「乱暴なこと」と聞くと、ずいぶん遠い世界の話に思えるかもしれません。
でも、髪を掴む――これは、いちばん入口に近いところにあります。
道具もいらない。痛みを与えるわけでもない。
それでいて、攻める側にとっても受ける側にとっても、スイッチがはっきり入る。
僕らの場合も、特別なことを始めたつもりはなくて、気づいたら手が髪を掴んでいた、というのが正直なところでした
(その経緯は髪をどけてあげることから始まった話に書きました)。
ただ、入りやすいぶん、雑にやると一瞬で「ただの乱暴」に転びます。
やさしさのままギフトにするか、相手を傷つけるだけにするか。その分かれ目を、順番に書いていきます。
そんなに珍しいことじゃない
まず安心してほしいことがあります。
髪を引っ張られたい、押さえつけられたい――そういう気持ちは、思っているよりずっとありふれています。

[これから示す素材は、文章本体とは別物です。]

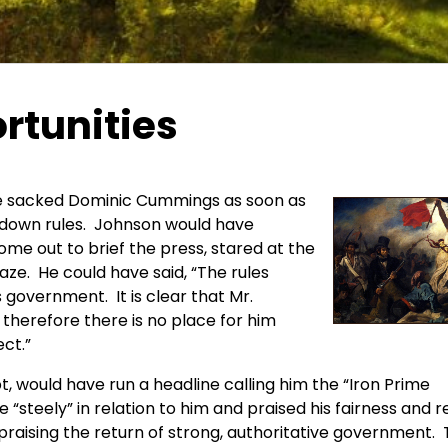
rtunities
ve sacked Dominic Cummings as soon as
ckdown rules. Johnson would have
me out to brief the press, stared at the
aze. He could have said, “The rules
s government. It is clear that Mr.
, therefore there is no place for him
ect.”
, would have run a headline calling him the “Iron Prime
 “steely” in relation to him and praised his fairness and r
raising the return of strong, authoritative government.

これは僕の思い込みではなくて、調べてみても、髪を掴む・引っ張るはラフなプレイのなかではかなり「よくあること」の側でした。とりたてて珍しい性癖、というわけではないんです。
それを知って、僕は少しほっとしました。
昔の僕は「女の子に乱暴なことなんてできない」側の人間で、髪を引っ張るなんて論外だと思っていたからです。
ただ、ここで気をつけたいことがひとつ。
「よくあることなら、うちの相手もそうだろう」とは、ならない。
空想として持っているのと、実際にされて嬉しいのは、別の話です。人によって、まったく違う。
だから結論はいつも同じで、決めつけずに訊く。それに尽きます。
まず「掴み方」――痛くしないための基本
ここがいちばん実用的なところです。
髪は、扱い方を知らないと簡単に痛めます。
逆に、知っていれば見た目より安全に楽しめる。
ポイントは、根元を、面で掴むこと。
- 数本だけをつまんで引かない。いちばん痛いし、毛が切れたり傷んだりしやすい。手のひら全体で、大きく束ねて握る。力が分散するので、強く握っても頭皮への負担が減ります。
- 掴む位置は、後頭部からうなじのあたり。生え際の弱いところや、こめかみの細い毛は避ける。
- 急にガクンと引かない。動かすときは、引くというより「方向を決めて支える」感覚。じわっと。
- 後ろからのときは、突き込みと髪を引くのを「両方とも強く」はしない。とくに頭を後ろへのけ反らせる向きは、突きと重なると首に負担が集中します。どちらかは控えめに。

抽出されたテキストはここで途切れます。